12 Sep 2012

Iran nuclear row: diplomacy or military strikes?

World powers have ratcheted up the diplomatic pressure on Iran over fears that its alleged efforts to achieve nuclear weapons capability will provoke a military attack from Israel.

Israeli Prime Minister Binyamin Netanyahu meets President Obama (Reuters)

Diplomats say the US and its Western allies have persuaded Russia and China to join in criticising Iran‘s nuclear defiance to demonstrate to Israel that diplomacy is an alternative to force in pressuring Tehran.

The USA, France, Russia, Germany, China and Britain have proposed a resolution to be put forward at Thursday’s meeting of the 35-member board of the International Atomic Energy Agency (IAEA).

The draft text, urging Iran to stop activities that could be used to make a bomb, cannot be enforced. But it is significant in seeking to show international resolve on engaging Iran at a time of increased Israeli warnings that time is running out for diplomacy.

In all likelihood, it will be in Obama’s second term that the Iran issue will finally come to a head. Jonathan Rugman

Iran denies any interest in nuclear arms.

But Professor Anoush Ehteshami of the University of Durham told Channel 4 News he thinks that the threat is not as acute as it has been due to problems between the US and Israel: “I think we know that a strike is not imminent.

“This public tiff between the US and Israel shows they’re nowhere near agreeing, whereas last week we tended to assume that they had their ducks in a row so to speak.”

MI6 visit

Meanwhile, international efforts to dissuade Israel from taking unilateral action against its pariah neighbour continue. MI6 has declined to confirm reports that the head of the agency, Sir John Sawers, visited the Israeli Prime Minister Benjamin Netanyahu to ask him not to take military action against Iran.

The Haaretz newspaper in Jerusalem quoted an unnamed Israeli source as saying that a high-ranking British official had paid a secret visit to meet Mr Netanyahu and his Defence Minister Ehud Barak, as well as a number of security and diplomatic officials, and deliver a “stern message” from Mr Cameron.

The source said the envoy warned against “an uncoordinated Israeli strike on Iran at this time” and stressed that Britain believes there is still time for diplomatic measures to work.

And relations between Israel and its long-time powerful ally the United States are distinctly chilly.

Israel is demanding guidance from the US on the ongoing stand-off which is further complicated by presidential elections taking place in the US, its traditional ally.
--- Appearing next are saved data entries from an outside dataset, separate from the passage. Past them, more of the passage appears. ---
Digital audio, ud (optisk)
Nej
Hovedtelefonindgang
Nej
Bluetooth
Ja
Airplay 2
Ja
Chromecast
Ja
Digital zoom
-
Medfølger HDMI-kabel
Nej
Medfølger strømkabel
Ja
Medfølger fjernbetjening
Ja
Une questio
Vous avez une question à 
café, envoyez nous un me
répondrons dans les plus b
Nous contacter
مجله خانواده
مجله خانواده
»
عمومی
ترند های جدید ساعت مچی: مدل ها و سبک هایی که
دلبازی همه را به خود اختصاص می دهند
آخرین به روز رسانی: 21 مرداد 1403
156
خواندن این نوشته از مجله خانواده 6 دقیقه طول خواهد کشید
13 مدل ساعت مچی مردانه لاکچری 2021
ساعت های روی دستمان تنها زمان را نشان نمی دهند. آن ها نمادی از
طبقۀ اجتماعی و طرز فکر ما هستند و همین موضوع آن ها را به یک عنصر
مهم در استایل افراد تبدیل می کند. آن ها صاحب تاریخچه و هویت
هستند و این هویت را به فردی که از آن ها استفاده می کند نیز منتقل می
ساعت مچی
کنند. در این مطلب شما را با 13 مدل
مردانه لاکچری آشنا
Mr Netanyahu has publicly criticised US President Barack Obama for not making a tougher stand against Iran and has told him there need to be so-called “red lines” for Iran which, if crossed, will have consequences.

And Prof Ehteshami agrees that the US has not been clear with its smaller ally though he believes there are good reasons for that: “Netanyahu is right; what is the red line for Iran?
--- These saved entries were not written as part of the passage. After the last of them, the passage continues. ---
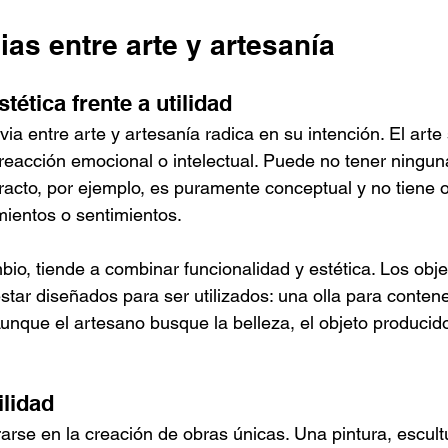
ias entre arte y artesanía
stética frente a utilidad
ia entre arte y artesanía radica en su intención. El arte 
reacción emocional o intelectual. Puede no tener ningun
tracto, por ejemplo, es puramente conceptual y no tiene ot
ientos o sentimientos.
bio, tiende a combinar funcionalidad y estética. Los obje
tar diseñados para ser utilizados: una olla para contene
Aunque el artesano busque la belleza, el objeto producid
lidad
rarse en la creación de obras únicas. Una pintura, escult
“But the question for me is how can the US define a red line when they’re still talking about the Iran situation at the IAEA talks? Also, Russia and China wouldn’t stand for any action against Iran, at least until the IAEA talks are concluded.”
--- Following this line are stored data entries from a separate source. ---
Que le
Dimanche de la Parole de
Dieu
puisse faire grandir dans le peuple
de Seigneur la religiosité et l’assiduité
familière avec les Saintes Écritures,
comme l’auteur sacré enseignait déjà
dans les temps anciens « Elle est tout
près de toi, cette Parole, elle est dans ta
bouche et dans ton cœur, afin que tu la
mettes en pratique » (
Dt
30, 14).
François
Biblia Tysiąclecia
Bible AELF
Channel 4 News Foreign Affairs Correspondent Jonathan Rugman explains why Israel is increasing pressure on the US over Iran:
Israel’s prime minister seems to be losing patience – not just with Iran’s nuclear programme, but with the United States.
Mr Netanyahu is angry with America because its Secretary of State Hillary Clinton says she’s “not setting deadlines” for the end of diplomacy with Iran.
The Israeli leader doesn’t say it, but he’s also probably angry that there’s a fair chance Mr Obama will be re-elected in November, which forces a choice on Israel.
It could attack Iran between now and November. The advantage of this window would be that Mr Obama might be forced by circumstance to support such a move – the circumstance being that Obama needs Jewish votes, and specifically Jewish votes in Florida, to get himself re-elected.
Yet if Israel waits to attack until after Obama is re-elected, White House support might be lukewarm at best. Put very simply, any US president in his final term is less likely to be influenced by the Jewish lobby in the United States.
Netanyahu therefore seems to be inserting himself into the US election in order to get what he wants – declarations of support from Obama – which Israel can take to the bank and call upon in Obama’s second term.
Because, in all likelihood, it will be in Obama’s second term that the Iran issue will finally come to a head.

Israel is not afraid to act unilaterally when required. Operation Opera in 1981 was an Israeli strike on the site of the Osirak nuclear reactor south-east of Baghdad which had previously been bombed by the Iranians during the war between with Iraq.

But Iran is a much more politically fraught proposition and as Anoush Ehteshami points out, the situation now is not the same: “The Osirak strike was different, the region was very different then compared to how it is now. The forces are not lined up to provide Israel with the cover to carry out a unilateral strike as they have been in the past.

“Don’t forget that in 2007, Israel hit Syria’s nuclear facility and made very little noise about it. This time around that won’t be possible because everyone is watching.”